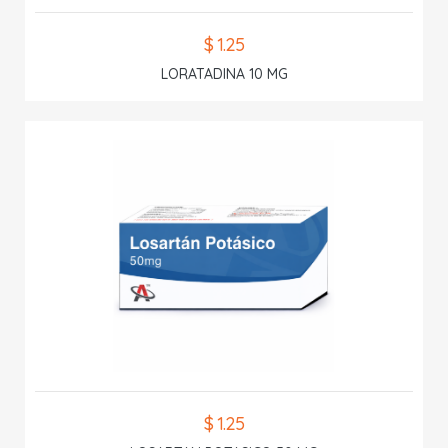
$ 1.25
LORATADINA 10 MG
$ 1.25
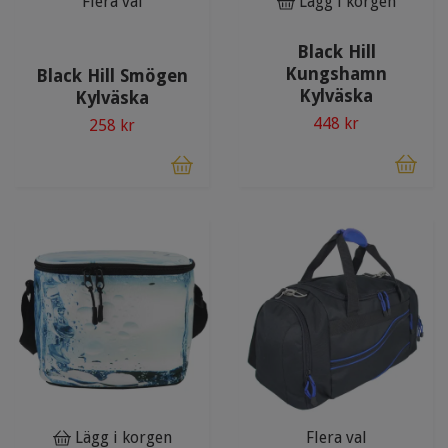
Flera val
Lägg i korgen
Black Hill
Kungshamn
Black Hill Smögen
Kylväska
Kylväska
448 kr
258 kr
Lägg i korgen
Flera val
+ + +
# Problem description:
Please output all of the entries above exactly, but without any picture.

# Response box:
$ 1.25
LORATADINA 10 MG
$ 1.25
Flera val
Lägg i korgen
Black Hill
Kungshamn
Black Hill Smögen
Kylväska
Kylväska
448 kr
258 kr
Lägg i korgen
Flera val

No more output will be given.